Once your location is determined it is relatively easy to figure out your Internet Service Provider and your customer account and thus your name, credit card number, home address, credit history, browsing history, phone number, etc.…you get the idea. Websites also link your IP address to cookies, tracking software, and the various online services that you use. Once this information is obtained, it can be used to target you with ads or your personal information can be sold.
Clearly your IP address is one of the primary weaknesses in maintaining privacy and security when using the internet. There are a variety of ways to change or hide your IP address. Some examples include using a VPN service, using TOR, using a proxy server, or using a free/public WiFi.
Using VPN to “hide” your IP address
A VPN (Virtual Private Network) is arguably the best, most reliable, and simplest method. When you use a VPN your actual public IP address is hidden from the world, your internet connection is hack proof, your internet activity is encrypted and unreadable, your VPN is completely mobile and can include multiple devices simultaneously, you can get around internet blackouts or blockages created by censors or countries, and even in “unsecure” hotspots, you are secure.
Basically, a VPN is a service that routs your connection through another server. The IP address visible to the internet is then the VPN server’s IP address, not your IP address, thus hiding your identity from the internet. The VPN client software that you use to connect to your VPN encrypts your data making a secure tunnel between you and your VPN.
Let’s say you decide to connect to the internet from some insecure WiFi provider like your local coffee shop. When using a VPN, you will always initiate any connection with the internet by first connecting through your VPN.
You can do this manually by starting your VPN app or have the VPN app always on whenever your device (phone, iPad, computer, etc.) is on.

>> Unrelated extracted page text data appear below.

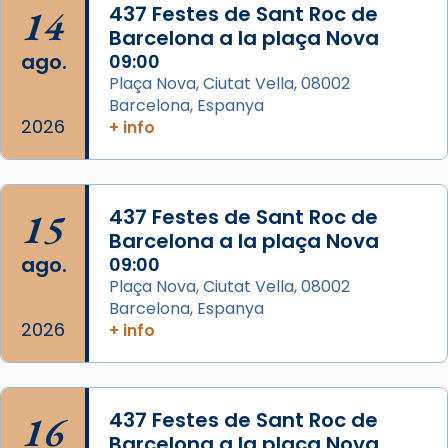
14
437 Festes de Sant Roc de
Arquebisbat de Barcelona
Barcelona a la plaça Nova
2 weeks ago
ago.
09:00
Memòria de les santes Juliana i
Plaça Nova, Ciutat Vella, 08002
Semproniana, verges i màrtirs.
Barcelona, Espanya
2026
+ info
Acompanyant la història de sant Cugat, a
partir de l’Edat Mitjana sorgeix la tradició
que les santes Juliana (“relatiu a Júlia”) i
15
Semproniana (“relatiu a Semprònia =
437 Festes de Sant Roc de
Barcelona a la plaça Nova
eterna”) són deixebles seves. I l’any 1667, el
ago.
09:00
frare Joan Gaspar Roig, afirma en una obra
Plaça Nova, Ciutat Vella, 08002
que les santes són filles de l’antiga Iluro.
Barcelona, Espanya
Mataró en reivindicarà les relíq
2026
+ info
...
Ver más
Foto
View on Facebook
·
Share
16
437 Festes de Sant Roc de
Barcelona a la plaça Nova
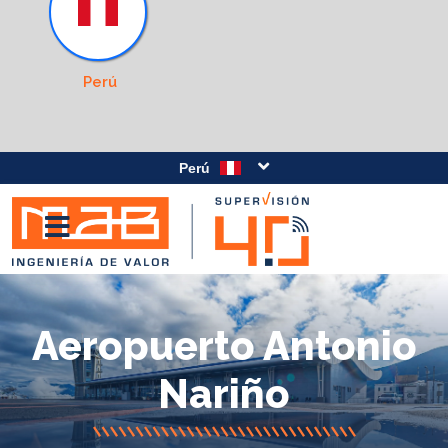
Perú
Perú
Aeropuerto Antonio
Nariño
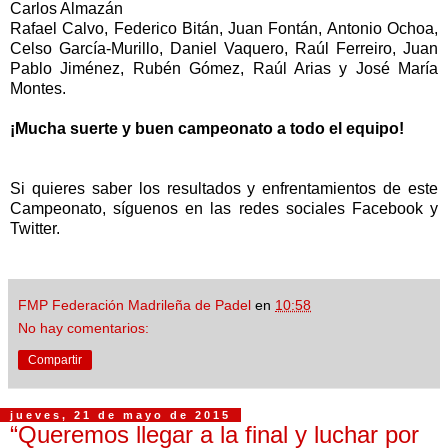
Carlos Almaz
á
n
Rafael Calvo, Federico Bit
á
n, Juan Font
á
n, Antonio Ochoa,
Celso Garc
í
a-Murillo, Daniel Vaquero, Ra
ú
l Ferreiro, Juan
Pablo Jim
é
nez, Rub
é
n G
ó
mez, Ra
ú
l Arias y Jos
é
Mar
í
a
Montes.
¡
Mucha suerte y buen campeonato a todo el equipo!
Si quieres saber los resultados y enfrentamientos de este
Campeonato, s
í
guenos en las redes sociales Facebook y
Twitter.
FMP Federación Madrileña de Padel
en
10:58
No hay comentarios:
Compartir
jueves, 21 de mayo de 2015
“Queremos llegar a la final y luchar por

Since the initial connection you are making to the internet is encrypted, it is gibberish if intercepted. The connection to the online destination is then made from a server in a remote location (you can choose the location if you like) with a completely different IP address not from you and your location.
Selecting a VPN that is right for you
This is a very superficial discussion of VPN’s, although I hope in-depth enough to understand the basics. Rather than get bogged down in details like VPN protocols, I think it would be useful to discuss some things I think are important to know about the various VPN’s available.

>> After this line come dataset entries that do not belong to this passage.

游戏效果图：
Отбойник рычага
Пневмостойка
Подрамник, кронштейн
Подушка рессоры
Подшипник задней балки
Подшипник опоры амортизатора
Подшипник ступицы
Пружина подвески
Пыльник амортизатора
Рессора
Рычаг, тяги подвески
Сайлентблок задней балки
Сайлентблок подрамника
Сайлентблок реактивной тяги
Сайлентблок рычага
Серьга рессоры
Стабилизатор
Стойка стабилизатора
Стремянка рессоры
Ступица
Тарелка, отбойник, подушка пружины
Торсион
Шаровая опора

The first thing I would recommend is to make sure you use a reliable VPN. You will most likely get what you pay for if you decide to use a free VPN. The cost of an excellent reliable VPN is in the range of a few dollars a month and most will cover multiple devices often with capability to use them simultaneously.
I would look at the numerous reviews of VPN’s to determine what capabilities you are most interested in. Reviewers suggest some are better at streaming media or torrents than others; I personally have not noticed this, but it is a consideration. Some VPN’s have capabilities for utilizing Double VPN, P2P, Onion Over VPN, and Dedicated IP connections.

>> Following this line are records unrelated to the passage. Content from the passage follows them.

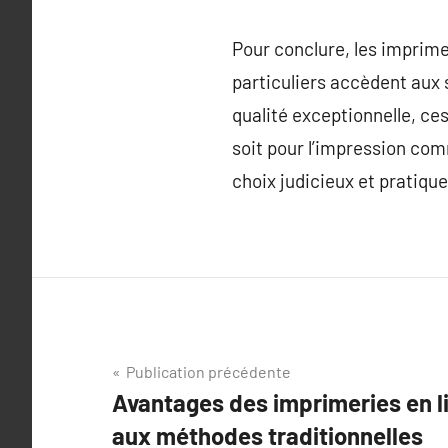
Pour conclure, les imprime
particuliers accèdent aux 
qualité exceptionnelle, ce
soit pour l’impression com
choix judicieux et pratique
Navigation
Publication précédente
Avantages des imprimeries en l
de
aux méthodes traditionnelles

Two VPN’s I am familiar with and can recommend are IPVanish and NordVPN. I would recommend you do your own research and decide for yourself.
Some important considerations: I would also add your choice of web browser and Facebook. Firefox, Opera, and Chrome have some security problems and can leak a real IP address even with a VPN. You should also avoid using Facebook Connect signups, which significantly improves web convenience but causes a major security risk for your personal data.
And in a few final statements concerning privacy and security, make sure your antivirus and malware software is up-to-date, and look at your firewall settings. Some topics for further reading that might tempt your interest include deep packet inspection, packet filtering vs proxy firewalls, and TOR.